In Ulster, fairies can be found in clefts and caverns—and speaking with them can have dire consequences of deafness or loss of speech. Demolishing one fortress that the faeries dwelled in lead to the death of every laborer, and a number of caverns beneath the fortress had a tendency to swallow up cattle plowing nearby. These caverns could even be hidden from mortal eyes, and held prisoners within, and some were laid on their side so movement required going down a central hole. Some of these are built by a group known as the Danes—however, these appear distinct from the real Danes, as they were wiped out in a massacre by the current population of Ireland in most accounts. They had sandy hair, long limbs, and large feet. They are joined by the Pechts, who could slip through a keyhole. The pechts dress in grey cloths or skins, and will work the field—however, if they are paid in food they will grow offended and flee. The pechts are said to be particularly numerous, capable of standing in a single line and passing dirt from one end of Ireland to the other without moving a foot. These two are sometimes conflated with fairies, a group we could write on for ages.

The underground in Arabia has such strange wonders as well—massive caverns guarded by automatons and talisman gates. Buried in the earth in one story is a crown that made one the king of all of India, realms of riches. Maps to these places, and information on how to navigate their terrors, were the starts of many an expedition.

In the pulps and works around H.P. Lovecraft, of course, there are other underground and subterranean locales. There was the world of Vril, a land where men and women turned hidden and occult powers of life for their own uses.

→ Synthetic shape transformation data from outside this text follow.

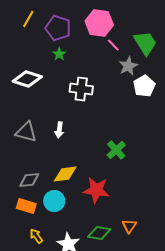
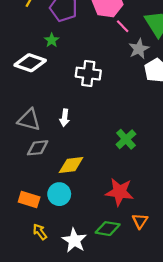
green star: (59, 54) -> (52, 40), moved
gray diamond: (29, 180) -> (38, 148), moved
red star: (96, 190) -> (119, 192), moved

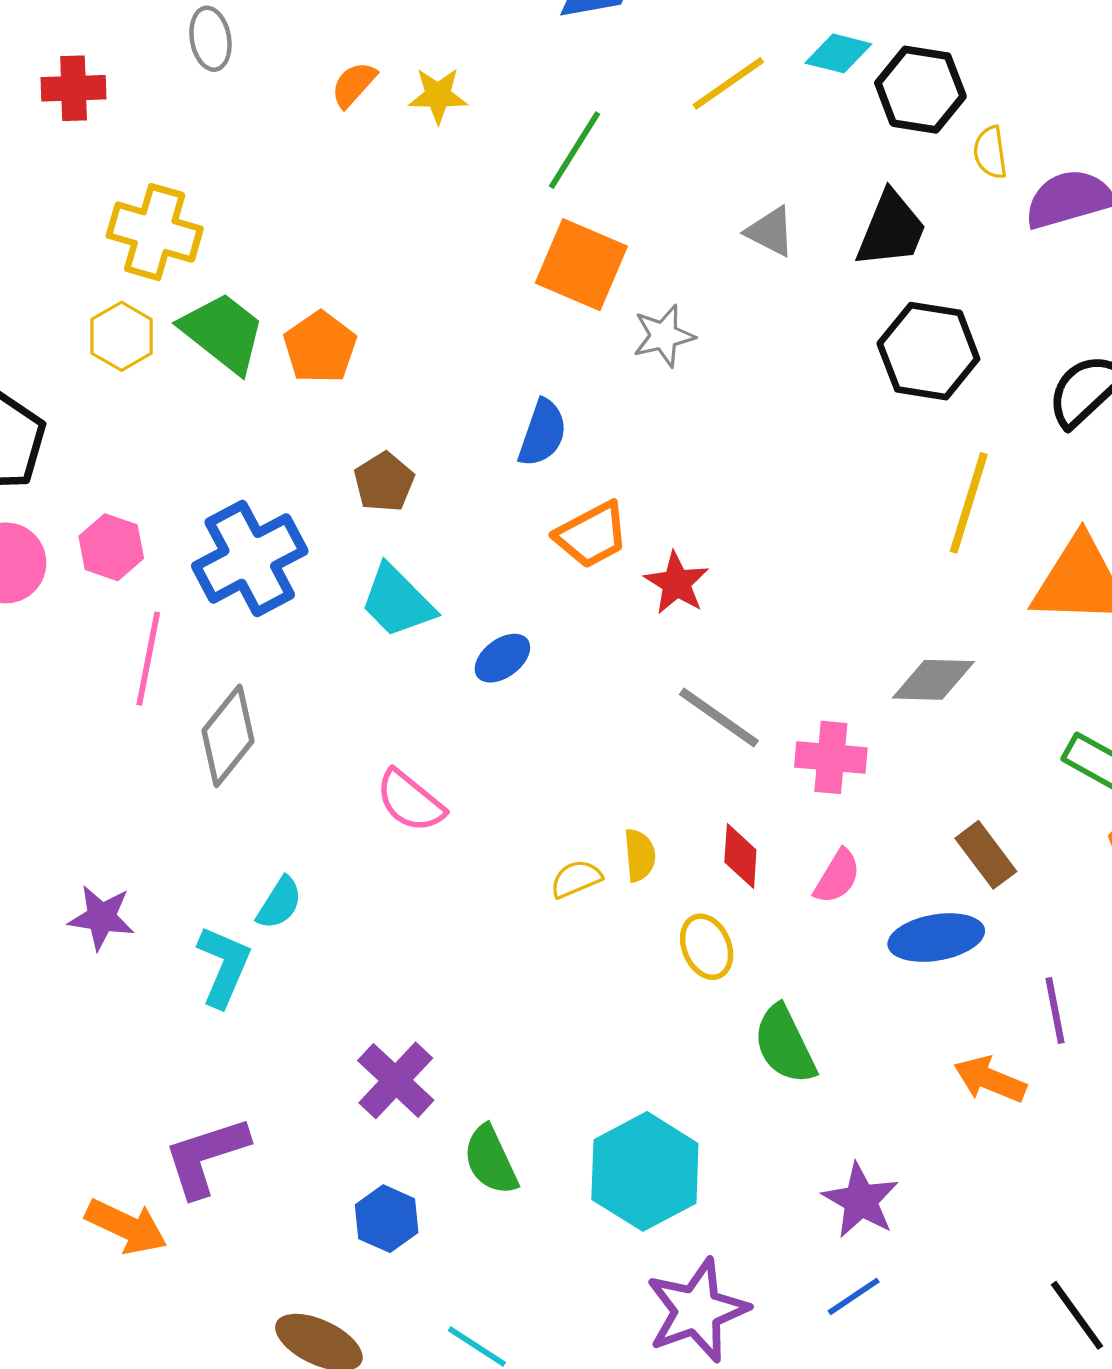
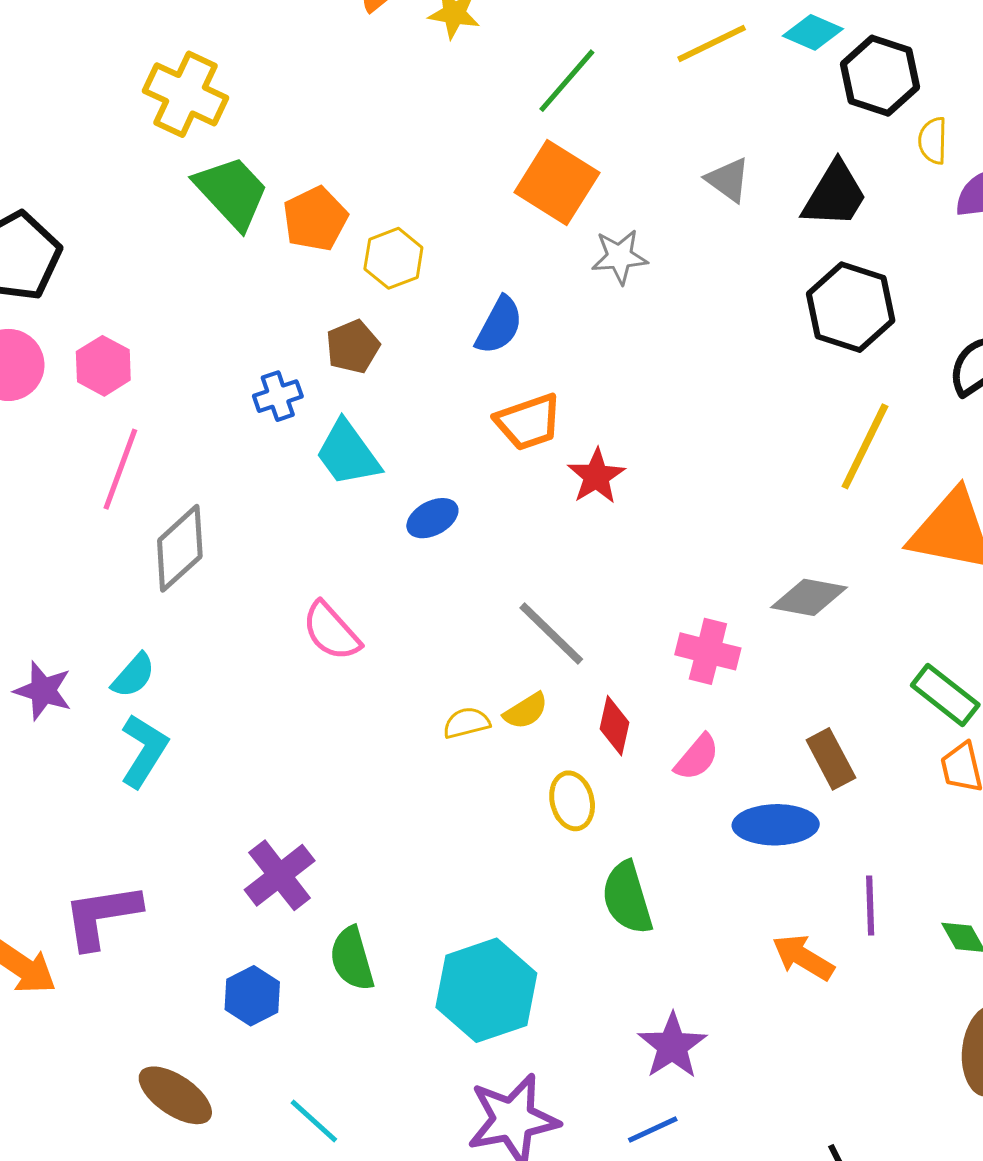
yellow hexagon: (122, 336) -> (393, 258), moved
blue cross: (250, 558) -> (278, 396), moved, size x0.5
gray line: (719, 718) -> (551, 633), moved
yellow semicircle: (640, 855) -> (526, 711), turned 54
cyan semicircle: (279, 903) -> (133, 675), moved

There was the Hollow Earth, where perhaps ancient species and people survived—a notion that perhaps owes some of its origins to the disgust at notions of extinction, and partly to the lack of exploration of the depths. The idea that dinosaurs were not wiped out by the Creator but persisted in some yet unseen place was strong for a long time. Mr. Lovecraft put a number of caverns beneath the world, from ones used for Satanic rites to ones in the distant Antarctic to systems beneath castles that hide ancestral fears.

These stories present us a swath of dangers in the underworld, even if uninhabited. And we have yet to the touch on the clearest meaning, that both terms of antiquity and prehistory suggest—that the depths of the world are old and historically heavy. They are places full of potential riches lost to time and things time has swallowed up. From lost creations of cannibals, to the origins of flame, to things made of smoke instead of flesh…I wonder what we will find, when we descend below?

 

Biblography

Andrews, Elizabeth. Ulster Folklore. E.P. Dutton 1919.

Batchelor, John.  The Ainu and their folklore. The Religious Tract Society. 1901

O’Bryan,  Aileen. The Dine: Origin Myths of the Navaho Indians. Smithsonian Institute, 1955

Collcott,E. E.  “Legends from Tonga. The Maui.” Folklore Vol 32, No. 1, March 31 1921.

Cushing, Frank Hamilton. “A Zuni Folk-Tale of the Underworld”.  The Journal of American Folklore Vol 5., No. 16, American Folklore Society Jan-March 1892.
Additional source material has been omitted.